時を告げる
早く起きなさい。また遅刻したらどうするの。 母親が言う。
はあい。 娘が答える。
まったく。もう高校生なんだから自分で起きなさいよ。
わかってるよ、もう。朝からガミガミ言わないで。
僕が7回鳴いたあとの、よくある朝の光景。娘はこのあと、猛スピードで朝食を食べ、駅というところへ走っていく。

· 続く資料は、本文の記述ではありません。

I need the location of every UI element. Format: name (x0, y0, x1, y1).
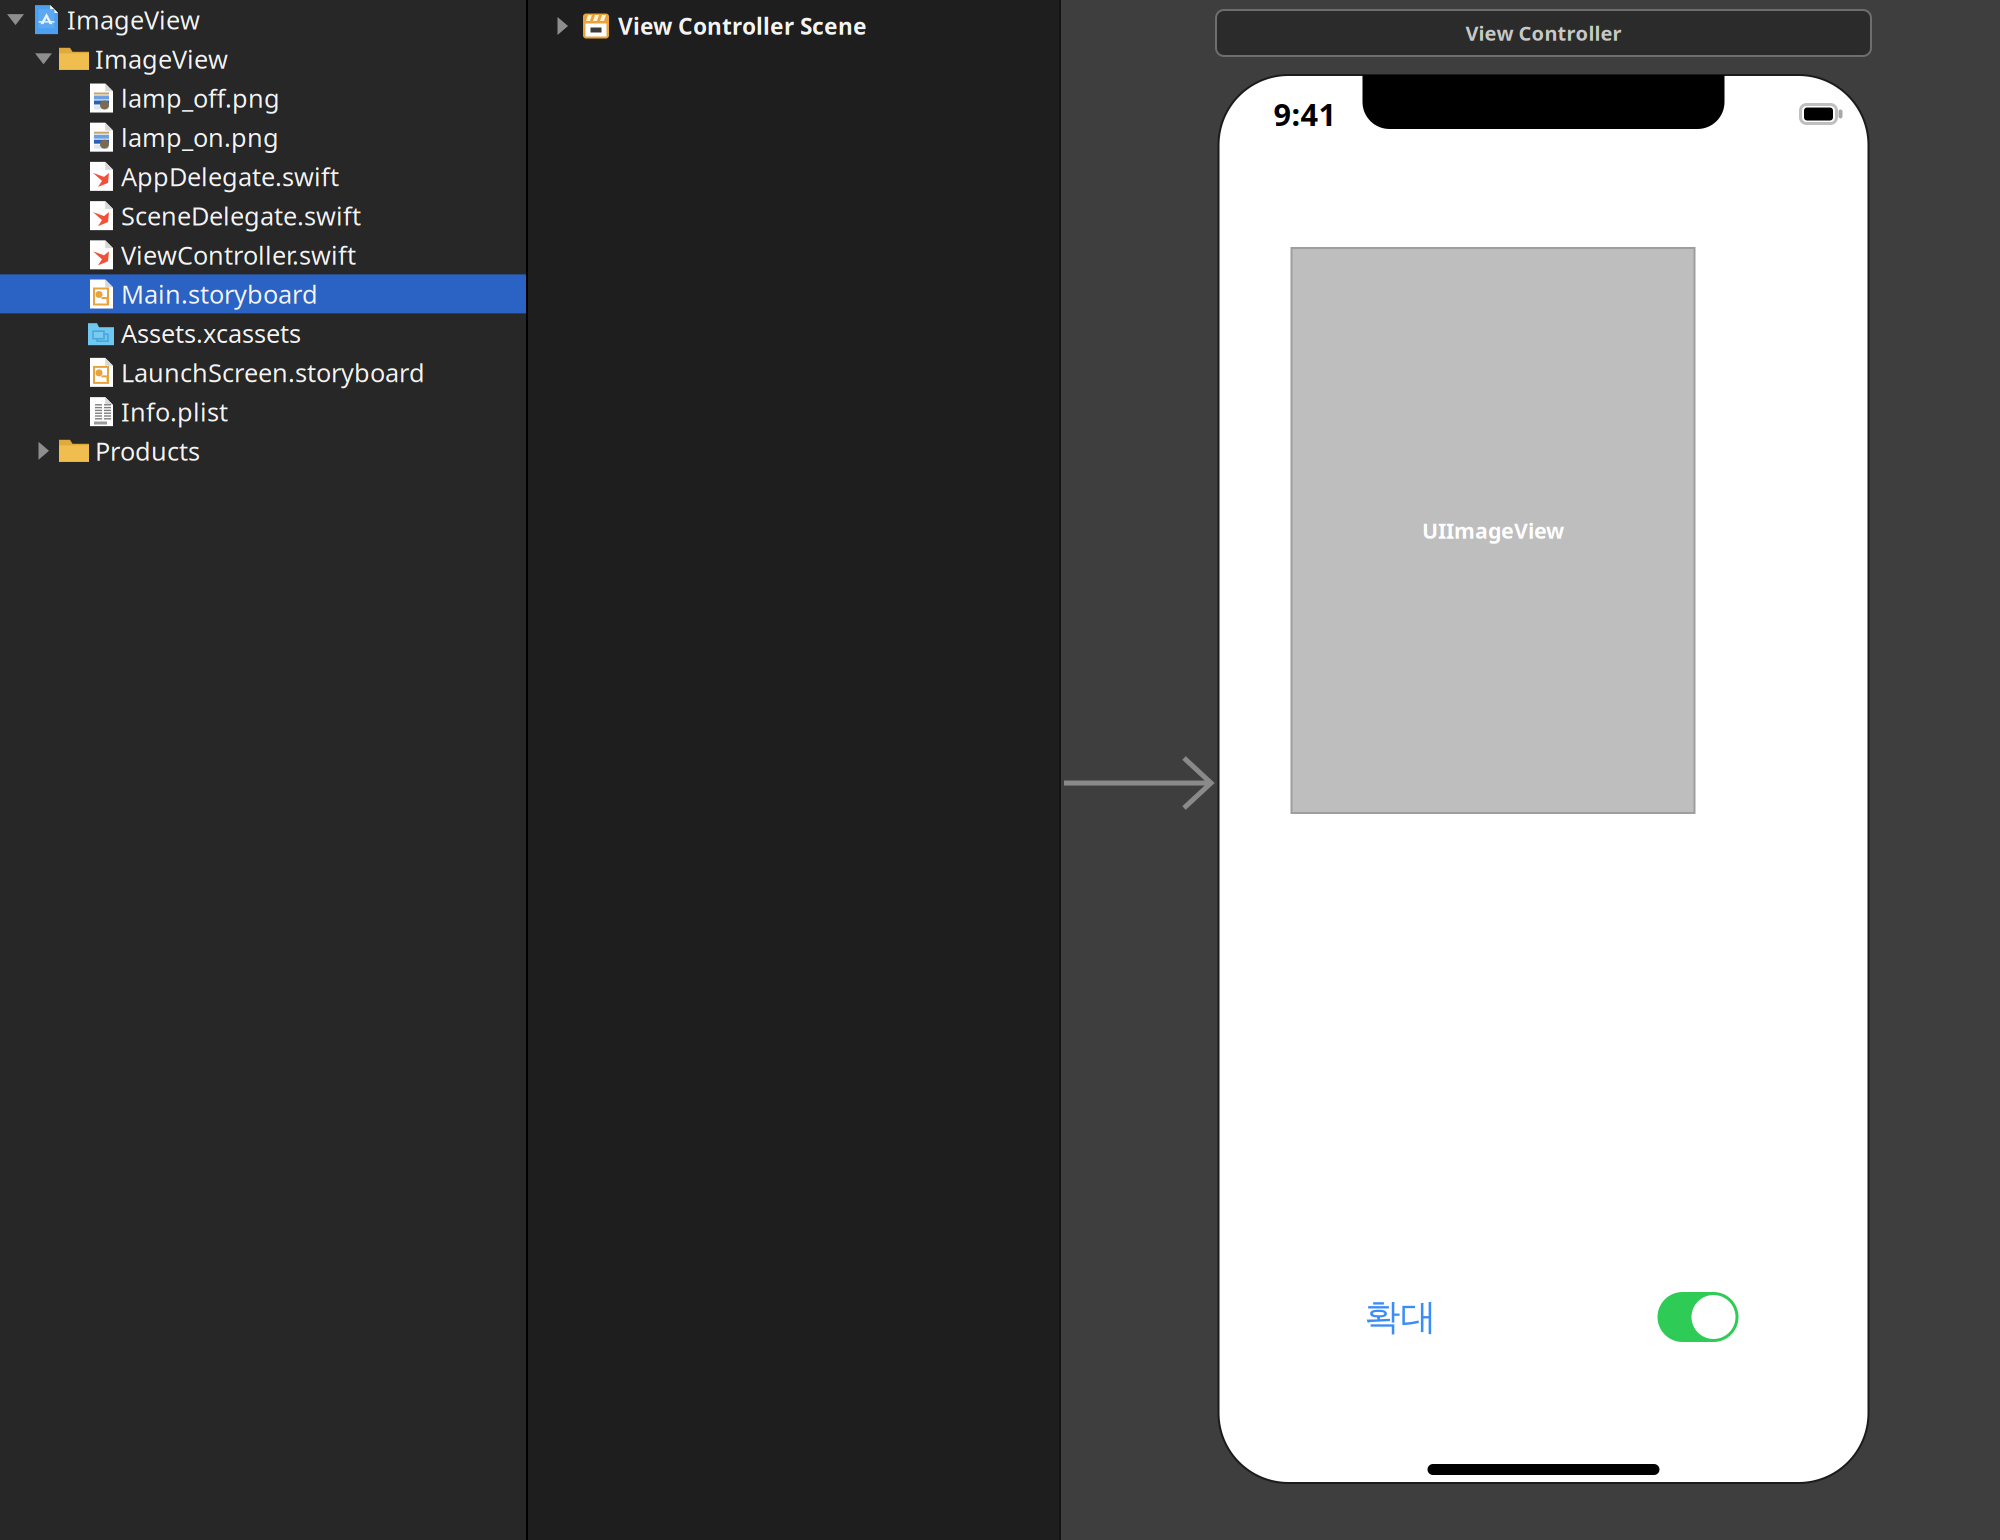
staticText: lamp_off.png (121, 81, 280, 115)
staticText: Info.plist (121, 395, 228, 428)
button[interactable]: 확대 (1364, 1295, 1436, 1339)
staticText: 확대 (1364, 1295, 1436, 1339)
staticText: AppDelegate.swift (121, 160, 339, 193)
staticText: Products (95, 434, 200, 468)
staticText: UIImageView (1422, 516, 1564, 545)
button[interactable]: LaunchScreen.storyboard (0, 353, 526, 392)
staticText: Main.storyboard (121, 277, 318, 311)
staticText: View Controller Scene (618, 11, 867, 41)
staticText: ImageView (67, 3, 200, 36)
button[interactable]: 확대 toggle, on (1658, 1292, 1738, 1342)
staticText: View Controller (1466, 20, 1622, 46)
staticText: lamp_on.png (121, 120, 279, 154)
button[interactable]: lamp_off.png (0, 78, 526, 118)
button[interactable]: View Controller (1216, 10, 1871, 56)
button[interactable]: View Controller Scene (528, 0, 1059, 52)
staticText: Assets.xcassets (121, 316, 301, 350)
button[interactable]: Products (0, 431, 526, 470)
button[interactable]: ImageView (0, 39, 526, 78)
button[interactable]: AppDelegate.swift (0, 157, 526, 196)
staticText: ImageView (95, 42, 228, 76)
staticText: ViewController.swift (121, 238, 356, 272)
button[interactable]: Info.plist (0, 392, 526, 431)
button[interactable]: Main.storyboard (0, 274, 526, 314)
button[interactable]: SceneDelegate.swift (0, 196, 526, 235)
button[interactable]: Assets.xcassets (0, 314, 526, 353)
button[interactable]: ViewController.swift (0, 235, 526, 274)
staticText: 9:41 (1274, 94, 1336, 134)
staticText: LaunchScreen.storyboard (121, 356, 425, 389)
button[interactable]: ImageView (0, 0, 526, 39)
button[interactable]: UIImageView (1292, 248, 1694, 813)
staticText: SceneDelegate.swift (121, 199, 361, 232)
button[interactable]: lamp_on.png (0, 118, 526, 157)
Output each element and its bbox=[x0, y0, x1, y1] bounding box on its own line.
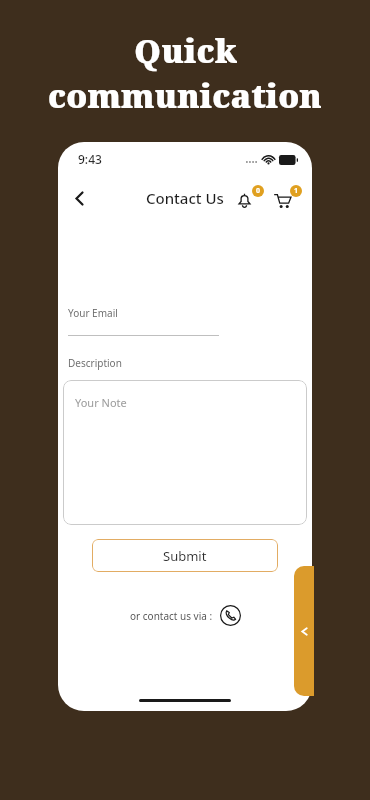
staticText: 0 bbox=[256, 186, 261, 196]
button[interactable]: Call us bbox=[220, 605, 241, 626]
button[interactable]: Back bbox=[62, 181, 96, 215]
button[interactable]: Cart bbox=[274, 183, 304, 213]
button[interactable]: Notifications bbox=[236, 183, 266, 213]
staticText: 1 bbox=[294, 186, 299, 196]
button[interactable]: Your Note bbox=[63, 380, 307, 525]
staticText: Quick bbox=[134, 28, 237, 73]
staticText: communication bbox=[48, 73, 322, 118]
staticText: Your Note bbox=[75, 395, 127, 410]
button[interactable]: Open panel bbox=[294, 566, 314, 696]
staticText: Description bbox=[68, 356, 122, 370]
button[interactable]: Submit bbox=[92, 539, 278, 572]
staticText: Submit bbox=[163, 547, 207, 565]
staticText: 9:43 bbox=[78, 151, 102, 167]
staticText: Contact Us bbox=[146, 188, 224, 208]
staticText: Your Email bbox=[68, 306, 118, 320]
staticText: or contact us via : bbox=[130, 609, 213, 623]
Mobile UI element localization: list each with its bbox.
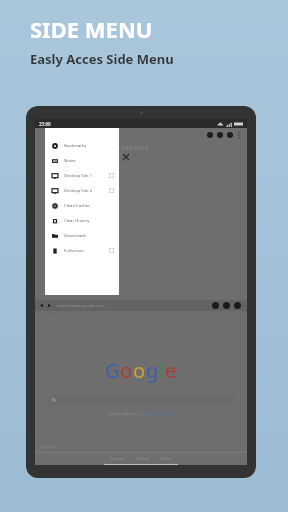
staticText: Google offered in: (109, 411, 140, 416)
staticText: Notes (64, 158, 114, 164)
staticText: o (133, 357, 146, 384)
button[interactable]: Desktop Site 1 (45, 168, 119, 183)
button[interactable]: Tab (207, 132, 213, 138)
button[interactable]: Forward (47, 303, 52, 308)
staticText: o (120, 357, 133, 384)
button[interactable]: Tab (227, 132, 233, 138)
button[interactable]: Fullscreen (45, 243, 119, 258)
button[interactable]: Downloads (45, 228, 119, 243)
staticText: Bookmarks (64, 143, 114, 149)
button[interactable]: Settings (110, 456, 126, 461)
staticText: BOOKMARKS (113, 145, 149, 151)
button[interactable]: Clean Caches (45, 198, 119, 213)
button[interactable]: Bookmarks (45, 138, 119, 153)
button[interactable]: Clear History (45, 213, 119, 228)
staticText: Clear History (64, 218, 114, 224)
staticText: Desktop Site 2 (64, 188, 109, 194)
button[interactable]: Notes (45, 153, 119, 168)
button[interactable]: Tab (217, 132, 223, 138)
button[interactable]: Tab (234, 302, 241, 309)
button[interactable]: Desktop Site 2 (45, 183, 119, 198)
staticText: 23:00 (39, 121, 51, 127)
button[interactable]: Back (39, 303, 44, 308)
staticText: SIDE MENU (30, 14, 153, 44)
staticText: g (146, 357, 159, 384)
button[interactable]: Close (123, 154, 129, 160)
button[interactable]: Türkçe (162, 411, 174, 416)
button[interactable]: Ελληνικά (143, 411, 159, 416)
staticText: Cyprus (41, 444, 55, 449)
staticText: Fullscreen (64, 248, 109, 254)
button[interactable]: Privacy (136, 456, 150, 461)
staticText: e (165, 357, 177, 384)
staticText: Desktop Site 1 (64, 173, 109, 179)
staticText: l (159, 357, 165, 384)
button[interactable]: Tab (212, 302, 219, 309)
staticText: Downloads (64, 233, 114, 239)
staticText: https://www.google.com/ (57, 303, 210, 308)
staticText: Clean Caches (64, 203, 114, 209)
button[interactable]: Tab (223, 302, 230, 309)
button[interactable]: Terms (160, 456, 172, 461)
staticText: Easly Acces Side Menu (30, 50, 174, 68)
button[interactable]: More options (237, 131, 241, 139)
staticText: G (105, 357, 120, 384)
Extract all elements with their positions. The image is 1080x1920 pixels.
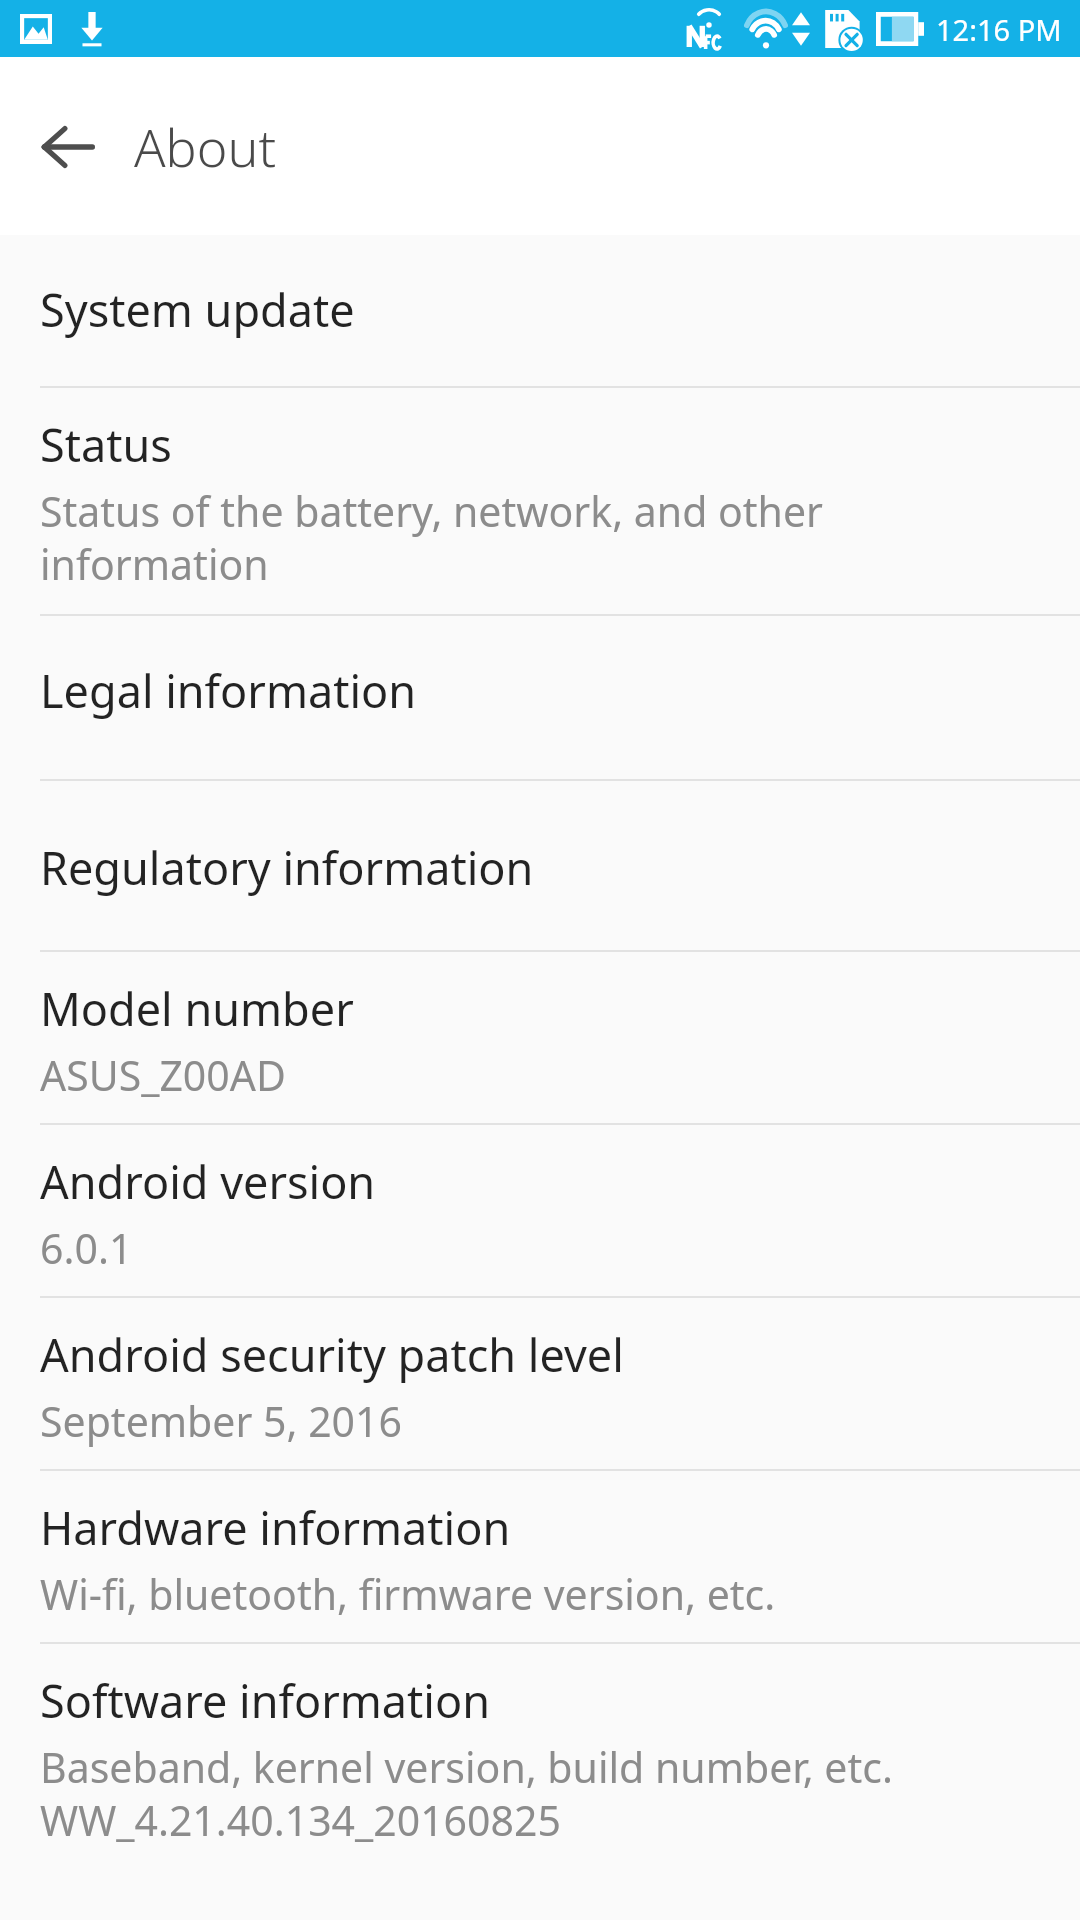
staticText: Legal information <box>40 660 417 721</box>
button[interactable]: Model number <box>0 952 1080 1123</box>
button[interactable]: Legal information <box>0 616 1080 779</box>
staticText: Status <box>40 414 172 475</box>
button[interactable]: Status <box>0 388 1080 614</box>
staticText: ASUS_Z00AD <box>40 1047 286 1103</box>
staticText: 6.0.1 <box>40 1220 133 1276</box>
staticText: Android version <box>40 1151 376 1212</box>
staticText: Model number <box>40 978 354 1039</box>
button[interactable]: Hardware information <box>0 1471 1080 1642</box>
staticText: About <box>134 111 277 182</box>
staticText: Baseband, kernel version, build number, … <box>40 1739 893 1848</box>
button[interactable]: Android security patch level <box>0 1298 1080 1469</box>
staticText: Hardware information <box>40 1497 511 1558</box>
button[interactable]: Back <box>34 114 100 180</box>
button[interactable]: Regulatory information <box>0 781 1080 950</box>
staticText: Software information <box>40 1670 490 1731</box>
staticText: Wi-fi, bluetooth, firmware version, etc. <box>40 1566 776 1622</box>
button[interactable]: Software information <box>0 1644 1080 1868</box>
staticText: Regulatory information <box>40 837 534 898</box>
staticText: System update <box>40 279 355 340</box>
staticText: Android security patch level <box>40 1324 624 1385</box>
staticText: September 5, 2016 <box>40 1393 402 1449</box>
staticText: Status of the battery, network, and othe… <box>40 483 824 592</box>
staticText: 12:16 PM <box>936 10 1062 49</box>
button[interactable]: System update <box>0 235 1080 386</box>
button[interactable]: Android version <box>0 1125 1080 1296</box>
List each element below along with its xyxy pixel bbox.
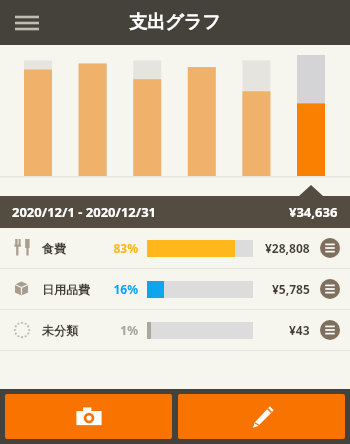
- button[interactable]: Take photo of receipt: [5, 394, 172, 439]
- staticText: 1%: [104, 322, 138, 338]
- button[interactable]: 日用品費: [0, 269, 350, 309]
- staticText: ¥43: [289, 322, 310, 338]
- button[interactable]: Menu: [6, 2, 48, 44]
- button[interactable]: More options for 日用品費: [318, 277, 342, 301]
- staticText: 2020/12/1 - 2020/12/31: [12, 203, 157, 221]
- staticText: 83%: [104, 240, 138, 256]
- staticText: 支出グラフ: [129, 11, 221, 34]
- staticText: 日用品費: [42, 282, 104, 297]
- button[interactable]: 未分類: [0, 310, 350, 350]
- staticText: ¥28,808: [265, 240, 310, 256]
- staticText: 食費: [42, 241, 104, 256]
- staticText: 16%: [104, 281, 138, 297]
- staticText: ¥5,785: [272, 281, 310, 297]
- button[interactable]: More options for 食費: [318, 236, 342, 260]
- button[interactable]: Add entry manually: [178, 394, 345, 439]
- button[interactable]: More options for 未分類: [318, 318, 342, 342]
- staticText: ¥34,636: [289, 203, 338, 221]
- staticText: 未分類: [42, 323, 104, 338]
- button[interactable]: 食費: [0, 228, 350, 268]
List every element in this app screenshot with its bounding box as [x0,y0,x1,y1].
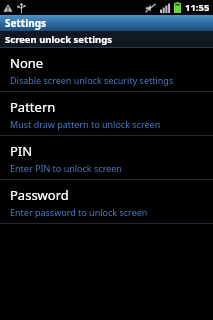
staticText: Enter password to unlock screen [10,206,148,218]
staticText: Disable screen unlock security settings [10,74,174,86]
staticText: Enter PIN to unlock screen [10,162,122,174]
button[interactable]: Password [0,180,213,223]
staticText: Settings [5,16,46,30]
staticText: Must draw pattern to unlock screen [10,118,161,130]
staticText: PIN [10,142,33,160]
button[interactable]: None [0,48,213,91]
staticText: Screen unlock settings [5,33,113,46]
staticText: Pattern [10,98,56,116]
button[interactable]: Pattern [0,92,213,135]
staticText: None [10,54,44,72]
button[interactable]: PIN [0,136,213,179]
staticText: 11:55 [185,1,210,14]
staticText: Password [10,186,69,204]
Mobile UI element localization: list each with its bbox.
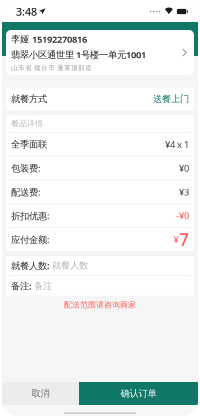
staticText: 7	[179, 228, 189, 251]
staticText: 确认订单	[120, 388, 156, 399]
staticText: 山东省 烟台市 蓬莱顶前道	[11, 64, 92, 72]
staticText: -¥0	[176, 210, 189, 222]
staticText: 包装费:	[11, 162, 41, 174]
staticText: 配送费:	[11, 186, 41, 198]
staticText: 取消	[32, 388, 50, 399]
staticText: 翡翠小区通世里 1号楼一单元1001	[11, 48, 146, 61]
staticText: ¥4 x 1	[165, 138, 189, 150]
staticText: 就餐方式	[11, 93, 47, 105]
staticText: 备注:	[11, 280, 32, 292]
staticText: 15192270816	[32, 33, 87, 45]
staticText: 就餐人数:	[11, 259, 50, 272]
staticText: 折扣优惠:	[11, 210, 50, 222]
staticText: 配送范围请咨询商家	[64, 300, 136, 310]
button[interactable]: 李娅	[6, 30, 194, 75]
button[interactable]: 确认订单	[79, 382, 198, 405]
button[interactable]: 送餐上门	[153, 93, 189, 105]
staticText: 备注	[34, 280, 52, 292]
staticText: 应付金额:	[11, 233, 50, 246]
staticText: 送餐上门	[153, 93, 189, 105]
staticText: ¥	[174, 233, 178, 246]
staticText: 李娅	[11, 34, 29, 45]
staticText: ¥3	[179, 186, 189, 198]
button[interactable]: 取消	[2, 382, 79, 405]
staticText: ¥0	[179, 162, 189, 174]
staticText: 就餐人数	[52, 260, 88, 271]
staticText: 3:48	[16, 4, 37, 19]
staticText: 全季面联	[11, 139, 47, 150]
staticText: 餐品详情	[11, 119, 43, 128]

母親の方は、神棚に手を合わせ、娘の1日の安全をお祈りする。このお祈りのことを、娘のほうは知らないようだ。
いつもの朝だ。
ある日。
親戚のお葬式ができちゃったから、お父さんとふたりで行ってくる。泊まってくるから。ちゃんと自分で全部やってね。
うん。わかった。 娘は元気に答えた。
朝。
案の定、娘は眠ったまま。ぐっすりだ。
夜遅くまで、珍しく机に向かっていた。どうやら今日、学校で、期末試験というのがあるらしい。
……全然起きないけど。大丈夫なのかな。
そう思いながらも、僕は僕の仕事を始めた。
ポッポ、ポッポ、ポッポ、ポッポ、ポッポ、ポッポ、ポッポ。
7回。
娘を見た。聞こえているはずだけど、まだ寝てる。大丈夫なのか、期末試験とかいうのは。
……しょうがないな。 僕は意を決して、
ポッポ、ともう一度鳴いた。
ん、んん~。えっ?はっ?いま、8回鳴いた? 僕はもう扉の中に戻っているが、娘の声色から、青い顔をしているのは想像できた。
なんだ、7時か。気のせいか。あせった〜。 あ、起きなきゃ。 バタバタと慌ただしく準備して出かけていく。
やれやれ。
僕は神棚の方に意識を向け、娘の期末試験とかいうのが無事に終わるのを、母親の代わりにお祈りした。